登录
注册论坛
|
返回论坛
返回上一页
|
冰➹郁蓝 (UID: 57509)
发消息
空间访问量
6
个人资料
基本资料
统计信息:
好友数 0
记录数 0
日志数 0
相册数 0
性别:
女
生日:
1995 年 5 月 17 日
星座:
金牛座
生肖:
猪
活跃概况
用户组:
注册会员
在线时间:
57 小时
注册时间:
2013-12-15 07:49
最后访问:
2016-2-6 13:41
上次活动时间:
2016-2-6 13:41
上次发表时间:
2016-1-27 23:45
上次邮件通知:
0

==============================

**What you should do**
Print out the data exactly once more.

**Task result**
登录
注册论坛
|
返回论坛
返回上一页
|
冰➹郁蓝 (UID: 57509)
发消息
空间访问量
6
个人资料
基本资料
统计信息:
好友数 0
记录数 0
日志数 0
相册数 0
性别:
女
生日:
1995 年 5 月 17 日
星座:
金牛座
生肖:
猪
活跃概况
用户组:
注册会员
在线时间:
57 小时
注册时间:
2013-12-15 07:49
最后访问:
2016-2-6 13:41
上次活动时间:
2016-2-6 13:41
上次发表时间:
2016-1-27 23:45
上次邮件通知:
0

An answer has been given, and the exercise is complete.